MD5 encryption

6 posts by 2 authors in: Forums > CMS Builder
Last Post: February 9, 2009   (RSS)

By IronVictory - February 6, 2009

As I understand reading in a previous thread, there is no functionality to save data encrypted as MD5. Is there a workaround I can use to add a field to MySQL capable of holding MD5 data? I am fairly comfortable with PHP. I see there is an option for a "password" field, but the password will still be saved as text?

thanks

Re: [IronVictory] MD5 encryption

By Dave - February 6, 2009

Hi IronVictory,

There's nothing built in, but there might be a workaround. What are you trying to do?
Dave Edis - Senior Developer
interactivetools.com

Re: [Dave] MD5 encryption

By IronVictory - February 6, 2009

I am building a member area where users can login to view their profile, etc. I have set up text fields in CMSB to store their username and password but of course they are stored as plain text. I would like to store the password encypted.

thanks

Re: [IronVictory] MD5 encryption

By Dave - February 9, 2009

Hi IronVictory,

There's now way to switch the default method that CMS Builder uses internally, but if you are writing add on script and forms to work with the mysql data you can encode a password as MD5 in MySQL like this: SELECT MD5("hello world");

or in PHP like this: md5("hello world");

Usually when we write edit/view profile sections on a site we have that as a separate script that loads the MySQL data rather than letting the website visitors access the CMS. It depends on the site though.

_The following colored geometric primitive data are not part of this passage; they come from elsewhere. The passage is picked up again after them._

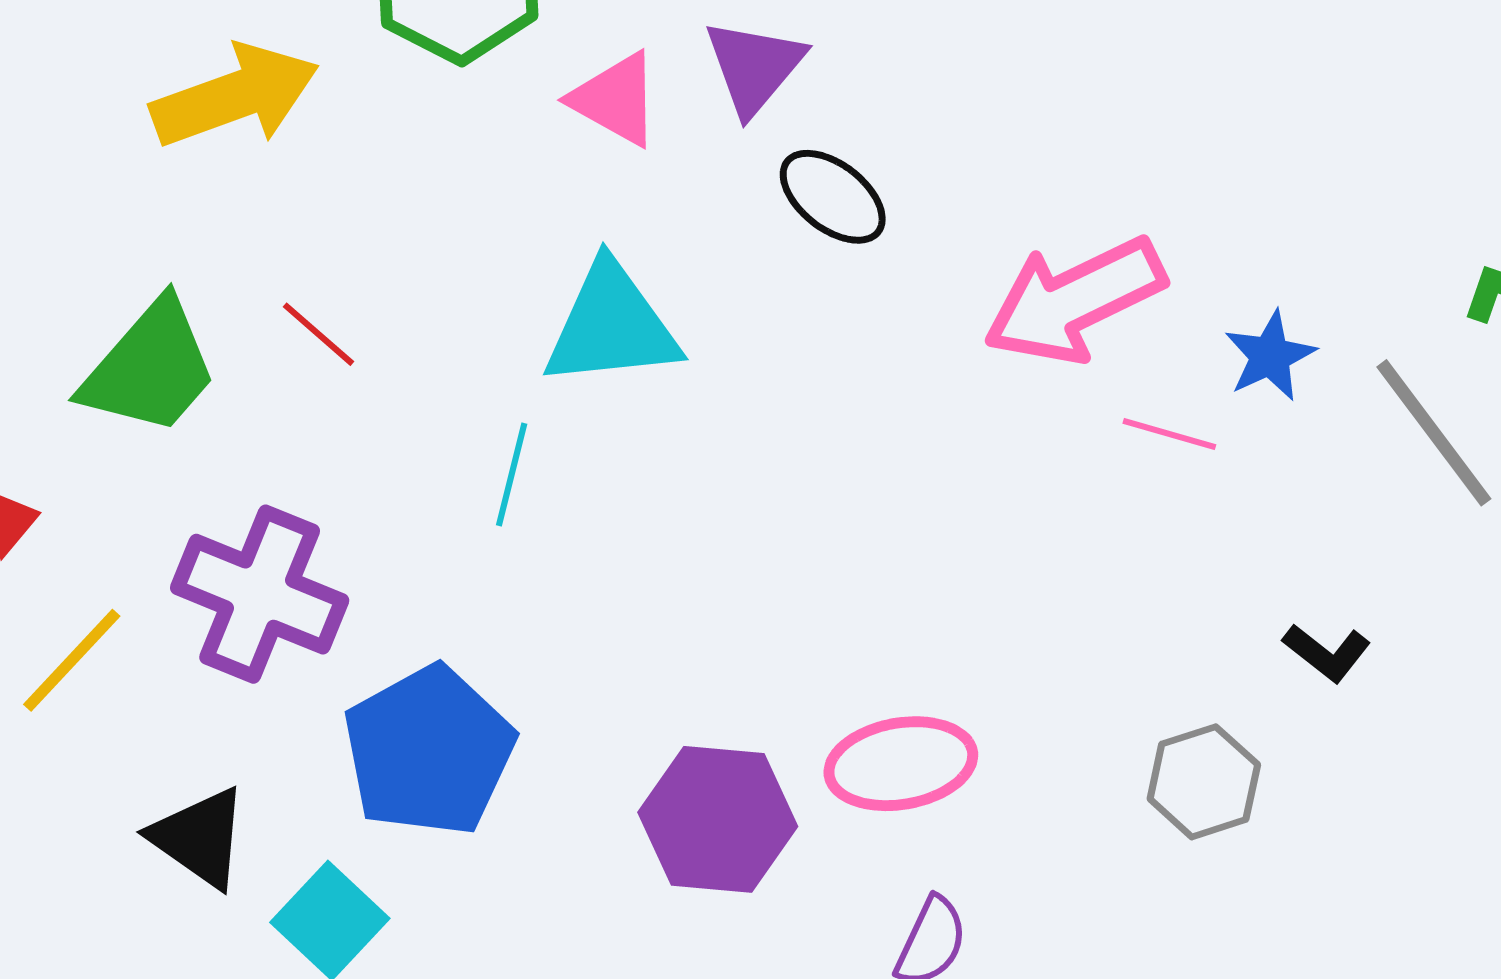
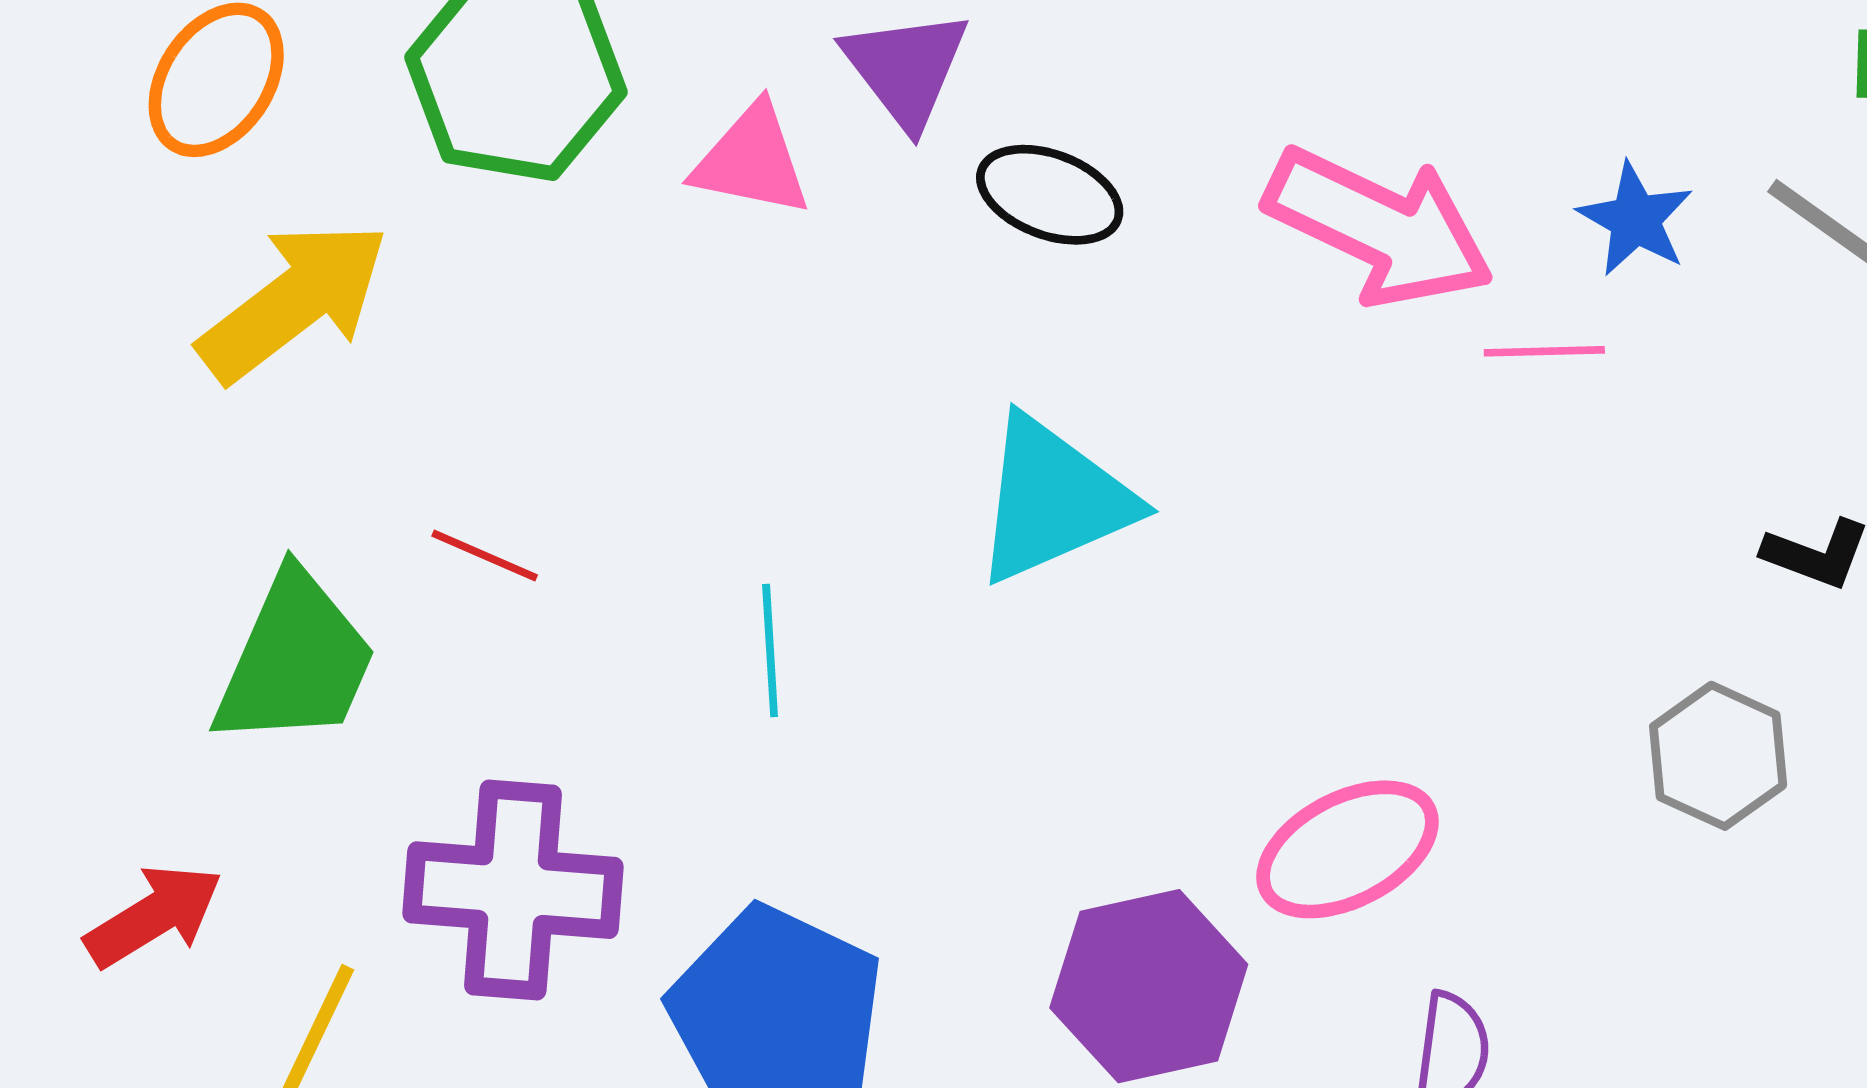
pink arrow: (1074, 300) -> (1379, 227), turned -111
cyan triangle: (612, 325) -> (1053, 500), moved

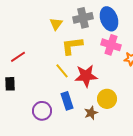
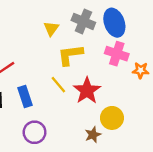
gray cross: (83, 18) -> (83, 21), turned 36
red star: (86, 76) -> (87, 91), turned -30
blue rectangle: (67, 101) -> (25, 97), moved

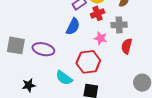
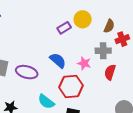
red cross: (98, 13) -> (122, 39), moved
blue semicircle: (73, 26) -> (58, 60), moved, turned -78

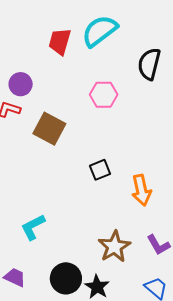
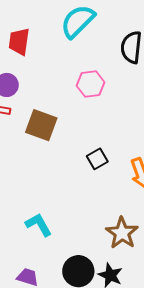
red trapezoid: (60, 41) -> (19, 42), moved
cyan L-shape: (33, 227) -> (39, 225), turned 96

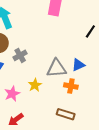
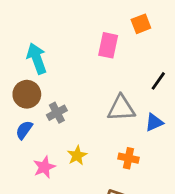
blue triangle: (78, 65) -> (154, 122), moved
gray triangle: (56, 68) -> (121, 108), moved

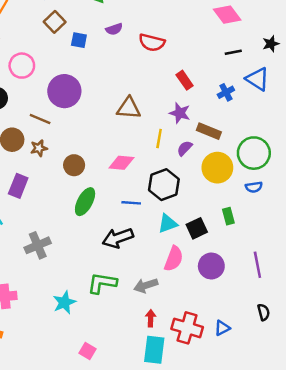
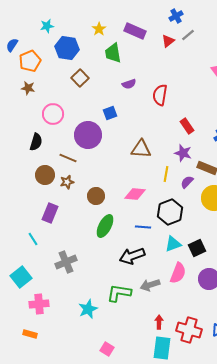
blue square: (79, 40) -> (110, 113), moved, turned -32
red semicircle: (152, 43) -> (160, 95), turned 85
gray arrow: (146, 285) -> (150, 285), moved

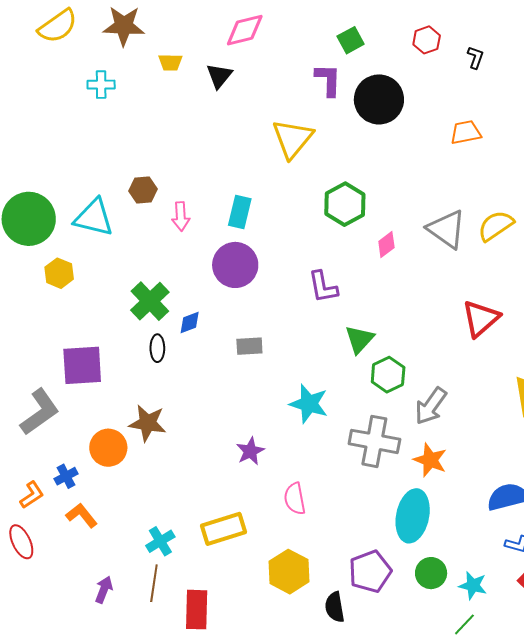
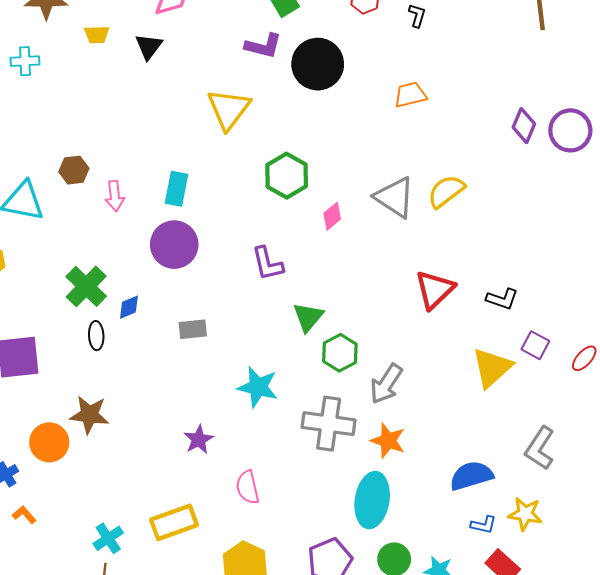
purple L-shape: (328, 80) -> (263, 46), turned 105
orange L-shape: (82, 515) -> (24, 515), size x0.7

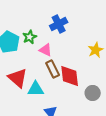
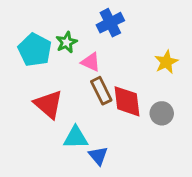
cyan triangle: (36, 89) -> (76, 138), moved
gray circle: (93, 93) -> (162, 113), moved

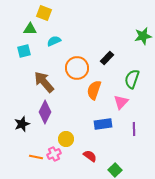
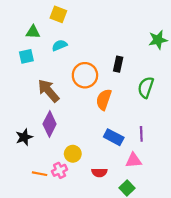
yellow square: (44, 13) -> (58, 14), moved
black rectangle: (107, 58) -> (118, 64), turned -32
pink triangle: (121, 102) -> (134, 160), moved, turned 42
blue rectangle: (103, 124) -> (114, 137), turned 36
purple line: (134, 129) -> (141, 134), moved
red semicircle: (90, 156) -> (99, 173), turned 144

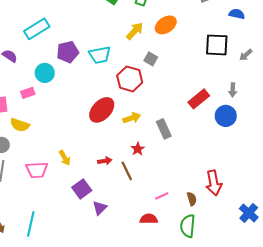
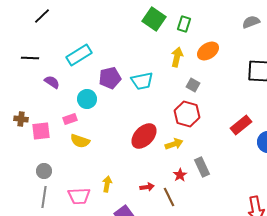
yellow arrow: (135, 31) -> (177, 57), turned -30
red hexagon: (130, 79) -> (187, 114), moved
yellow semicircle: (20, 125) -> (80, 141), moved
gray rectangle: (164, 129) -> (202, 167), moved
yellow arrow: (65, 158) -> (107, 184), turned -140

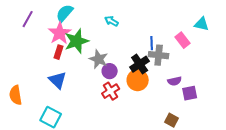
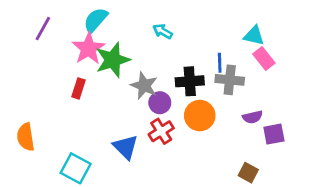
cyan triangle: (202, 24) -> (254, 36), moved
red rectangle: (59, 52) -> (78, 88), moved
black cross: (140, 64) -> (190, 81), moved, turned 30
blue triangle: (58, 80) -> (126, 147), moved

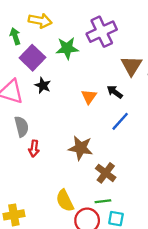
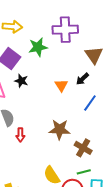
purple cross: (102, 32) -> (65, 30), turned 30
black arrow: (115, 92) -> (82, 79), turned -72

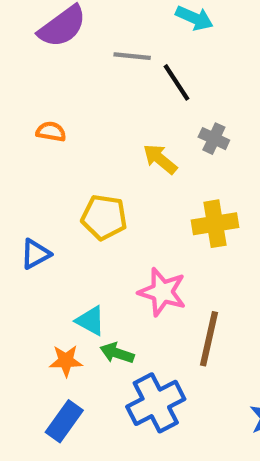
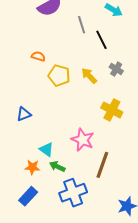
gray line: (132, 56) -> (82, 25), turned 60
yellow pentagon: (104, 217) -> (59, 75), moved
yellow cross: (215, 224) -> (112, 110), turned 30

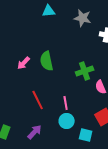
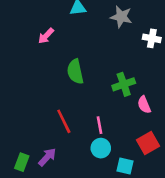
pink arrow: (24, 63) -> (46, 36), moved
purple arrow: (35, 132) -> (47, 157), moved

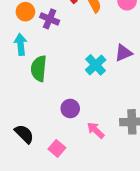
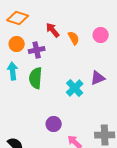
purple cross: (50, 19) -> (37, 50), turned -35
green semicircle: (39, 69) -> (36, 78), moved

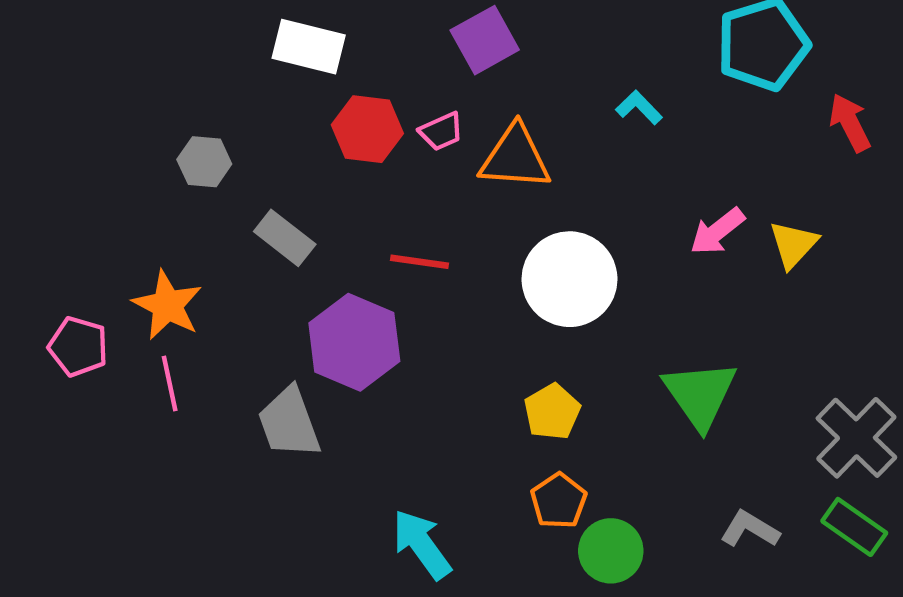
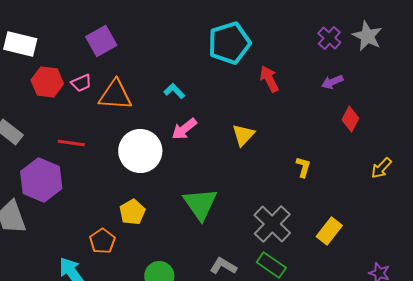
cyan L-shape: (639, 107) -> (174, 91), moved
pink arrow: (717, 231) -> (184, 129), moved
orange pentagon: (559, 501) -> (102, 241), moved

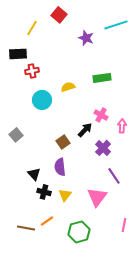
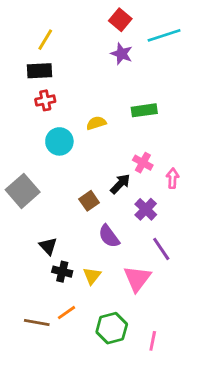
red square: (59, 15) -> (120, 20), moved
black rectangle: (18, 54) -> (40, 71), moved
gray square: (16, 135) -> (23, 191), size x1.6
purple semicircle: (60, 167) -> (109, 236), moved, turned -30
pink line: (124, 225) -> (153, 341), moved

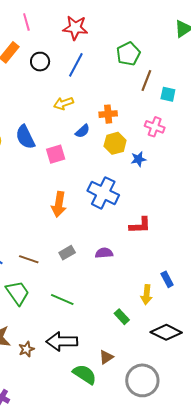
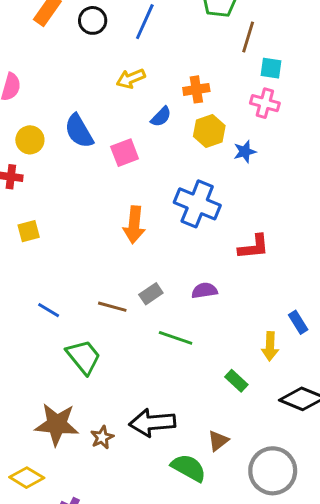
cyan square: (168, 94) -> (271, 68), moved
brown line: (29, 259) -> (112, 307), moved
green line: (62, 299) -> (176, 338), moved

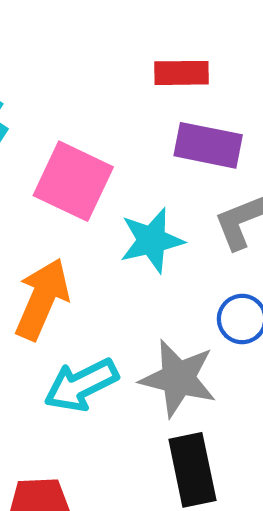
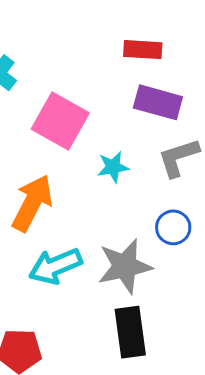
cyan star: (152, 240) -> (113, 167), size x0.7
gray star: (178, 378) -> (125, 266), turned -30

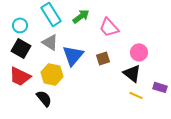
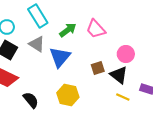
green arrow: (81, 16) -> (68, 30), moved
brown square: (103, 58) -> (98, 68), moved
yellow hexagon: (52, 74) -> (68, 95), moved

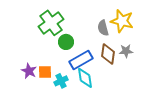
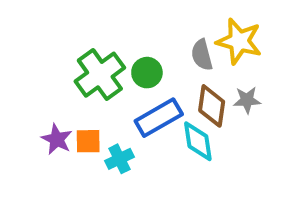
green cross: (51, 23) -> (100, 75), moved
green circle: (66, 42) -> (147, 73), moved
cyan diamond: (85, 78) -> (198, 141), moved

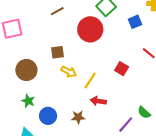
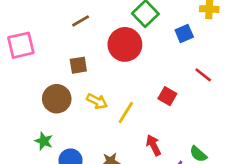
brown square: (57, 52) -> (78, 65), moved
brown circle: (26, 70) -> (57, 99), moved
red arrow: (98, 101) -> (154, 145), moved, turned 56

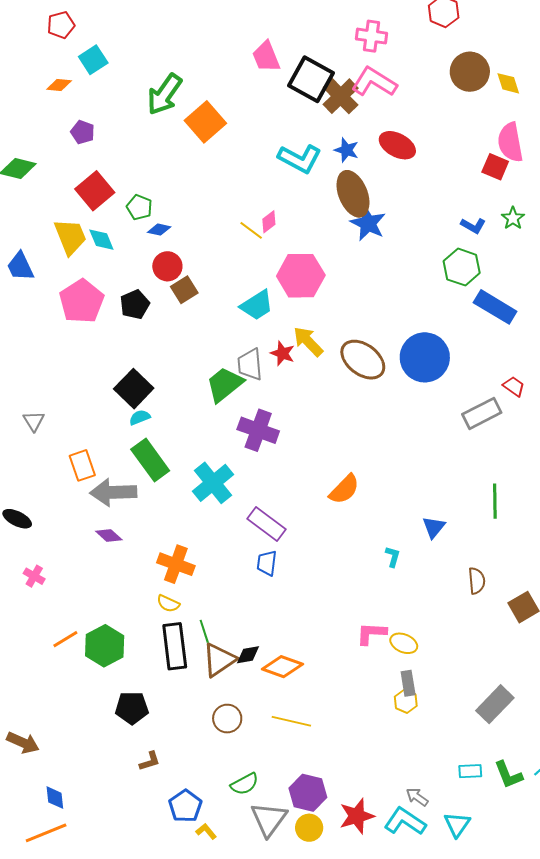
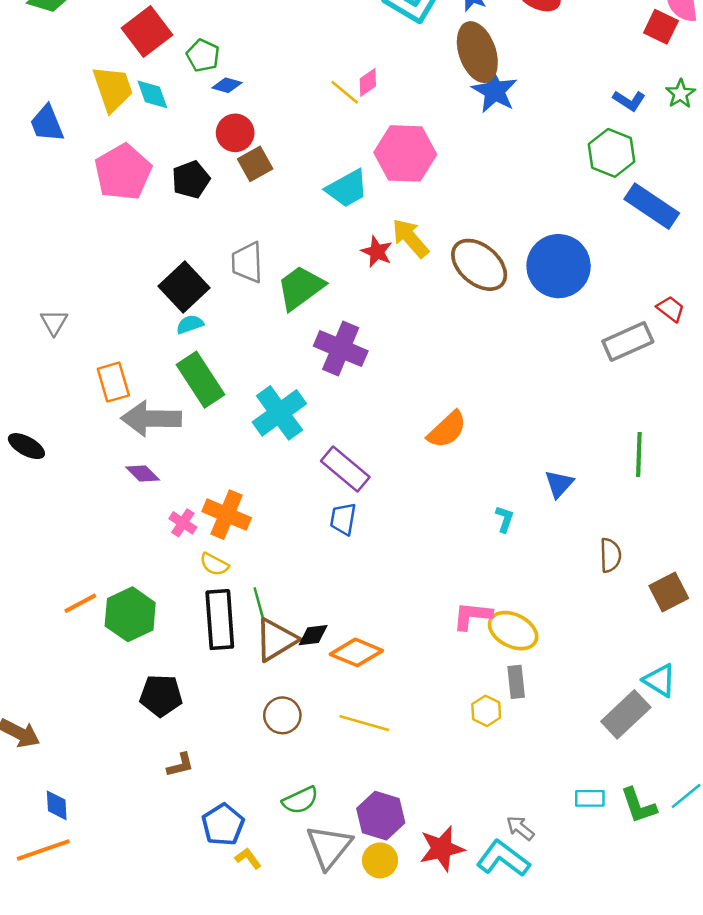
gray trapezoid: (250, 365) -> (247, 262), moved
pink cross: (34, 576) -> (183, 523), moved
yellow ellipse: (404, 643) -> (513, 631), size x1.4
yellow hexagon: (406, 701) -> (486, 711), moved
cyan triangle: (457, 825) -> (660, 680), moved, turned -36

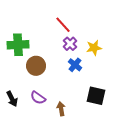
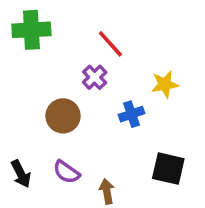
purple cross: (70, 44) -> (95, 77), moved
green cross: (18, 45) -> (31, 30), moved
blue cross: (75, 65) -> (131, 114), turned 32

If you wanted to create a new column in the accounts database table called "password_md5" you could create an MD5 value for each password with this MySQL:

UPDATE cms.cms_accounts SET password_md5 = MD5(password)

Hope that helps!
Dave Edis - Senior Developer
interactivetools.com

Re: [IronVictory] MD5 encryption

By Dave - February 9, 2009

There's no way for it to be saved within the CMS, no.

One last idea... If you're able to update your member area script, though, you could have it convert the password on the fly to MD5 either in PHP or MySQL for comparison.